Toute personne a le droit d'être informée sur son état de santé.
Cette information porte sur les différentes investigations, traitements ou actions de prévention qui sont proposés, leur utilité, leur urgence éventuelle, leurs conséquences, les risques fréquents ou graves normalement prévisibles qu'ils comportent ainsi que sur les autres solutions possibles et sur les conséquences prévisibles en cas de refus.
La loi prévoit également que lorsque, postérieurement à l'exécution des investigations, traitements ou actions de prévention, des risques nouveaux sont identifiés, la personne concernée doit en être informée, sauf en cas d'impossibilité de la retrouver.
Cette information incombe à tout professionnel de santé dans le cadre de ses compétences et dans le respect des règles professionnelles qui lui sont applicables.
Les rapports entre patients et monde médical sont en profonde transformation. Sous l'effet du consumérisme, de l'évolution générale de la société et désormais des pouvoirs publics, l'usager de la médecine, jusqu'alors passif, tend à devenir un partenaire actif. Droits et devoirs sont ainsi plus équilibrés.
La liberté de consultation
Tout malade a le droit d'être soigné dans les conditions de son choix. Selon l'art. L. 710 .1 du Code de la santé publique, un patient est libre de choisir son médecin, y compris à l'hôpital.

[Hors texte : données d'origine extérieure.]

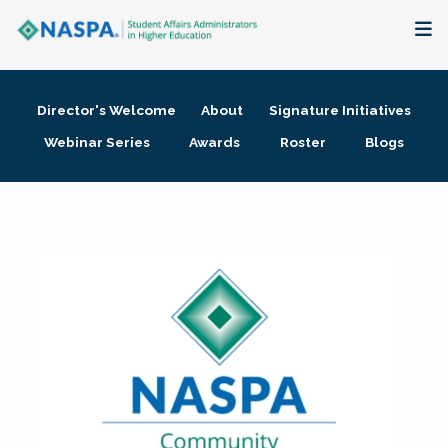
About
Director's Welcome
About
Signature Initiatives
Membership + Communities
Webinar Series
Awards
Roster
Blogs
Events + Online Learning
Research + Publications
Key Initiatives
The Latest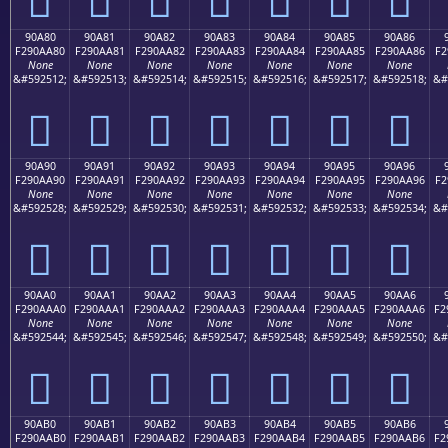
90A80
90A81
90A82
90A83
90A84
90A85
90A86
F290AA80
F290AA81
F290AA82
F290AA83
F290AA84
F290AA85
F290AA86
F2
None
None
None
None
None
None
None
&#592512;
&#592513;
&#592514;
&#592515;
&#592516;
&#592517;
&#592518;
&#
򐪀
򐪁
򐪂
򐪃
򐪄
򐪅
򐪆
90A90
90A91
90A92
90A93
90A94
90A95
90A96
F290AA90
F290AA91
F290AA92
F290AA93
F290AA94
F290AA95
F290AA96
F2
None
None
None
None
None
None
None
&#592528;
&#592529;
&#592530;
&#592531;
&#592532;
&#592533;
&#592534;
&#
򐪐
򐪑
򐪒
򐪓
򐪔
򐪕
򐪖
90AA0
90AA1
90AA2
90AA3
90AA4
90AA5
90AA6
F290AAA0
F290AAA1
F290AAA2
F290AAA3
F290AAA4
F290AAA5
F290AAA6
F2
None
None
None
None
None
None
None
&#592544;
&#592545;
&#592546;
&#592547;
&#592548;
&#592549;
&#592550;
&#
򐪠
򐪡
򐪢
򐪣
򐪤
򐪥
򐪦
90AB0
90AB1
90AB2
90AB3
90AB4
90AB5
90AB6
F290AAB0
F290AAB1
F290AAB2
F290AAB3
F290AAB4
F290AAB5
F290AAB6
F2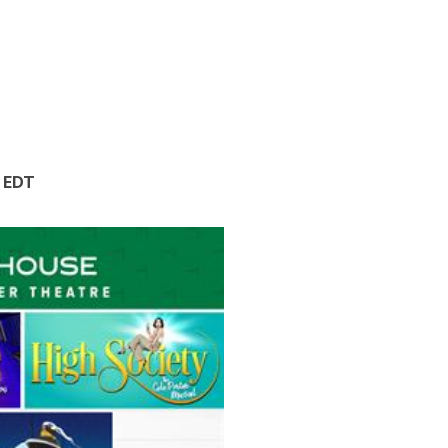
M EDT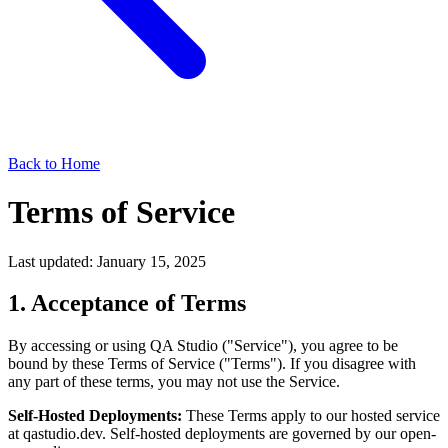
Back to Home
Terms of Service
Last updated: January 15, 2025
1. Acceptance of Terms
By accessing or using QA Studio ("Service"), you agree to be
bound by these Terms of Service ("Terms"). If you disagree with
any part of these terms, you may not use the Service.
Self-Hosted Deployments:
These Terms apply to our hosted service
at qastudio.dev. Self-hosted deployments are governed by our open-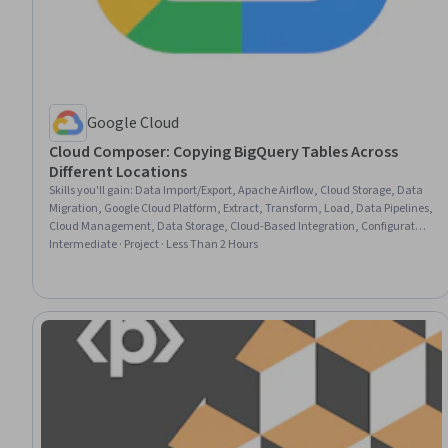
Google Cloud
Cloud Composer: Copying BigQuery Tables Across
Different Locations
Skills you'll gain
:
Data Import/Export, Apache Airflow, Cloud Storage, Data
Migration, Google Cloud Platform, Extract, Transform, Load, Data Pipelines,
Cloud Management, Data Storage, Cloud-Based Integration, Configuration
Management
Intermediate · Project · Less Than 2 Hours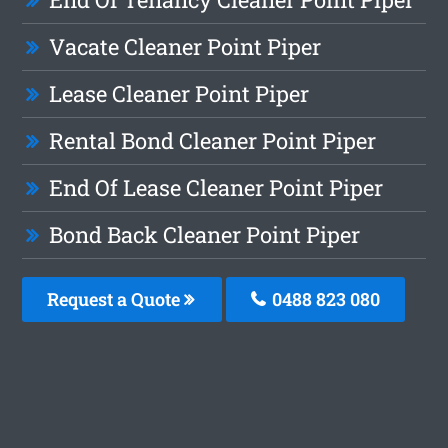
Vacate Cleaner Point Piper
Lease Cleaner Point Piper
Rental Bond Cleaner Point Piper
End Of Lease Cleaner Point Piper
Bond Back Cleaner Point Piper
Request a Quote
0488 823 080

Cette liberté est totale, sans limite géographique et sans limite du nombre d'actes.
Il va de soi que si vous passez votre temps chez de nombreux médecins pour une affection bénigne, vous serez rappelé à l'ordre par la sécurité sociale, mais sans remettre en cause votre droit fondamental à la liberté de consultation. Tout médecin doit non seulement respecter votre choix, mais même en faciliter l'exercice, de sorte qu'il doit (si nécessaire) transmettre à un confrère votre dossier médical dès que vous en aurez formulé la demande, de manière à assurer la continuité des soins.
Le libre choix de l'hôpital
Pour se faire hospitaliser, tout malade peut choisir l'établissement de son choix. Ce libre choix implique le libre accès au service public hospitalier. Cet accès est garanti à toute personne, quels que soient son origine, sa situation juridique, son état de santé, son âge, ses opinions. Même les personnes qui ne peuvent justifier à l'entrée de droits à l'assurance maladie ou de garanties de paiement ne peuvent être refusées. Si un établissement ne peut accueillir des malades faute de lits disponibles, il doit tout mettre en oeuvre pour les faire admettre dans un autre hôpital.
Hospitalisation éloignée : attention à la prise en charge
Pour des raisons de circonstance, d'urgence ou de choix personnel, vous devez vous faire hospitaliser loin de chez vous. La prise en charge de la sécurité sociale est alors plafonnée aux conditions de l'établissement (public ou privé) le plus proche de votre domicile, qui est apte à vous donner les soins appropriés à votre état. Pour éviter toute surprise et pour obtenir une prise en charge aux meilleures conditions, il est toujours recommandé de prendre contact avant l'hospitalisation avec votre caisse d'assurance maladie. Celle-ci doit être prévenue dès que possible si vous avez été hospitalisé en urgence, et vous devrez alors prouver qu'il s'agit d'un cas de force majeure.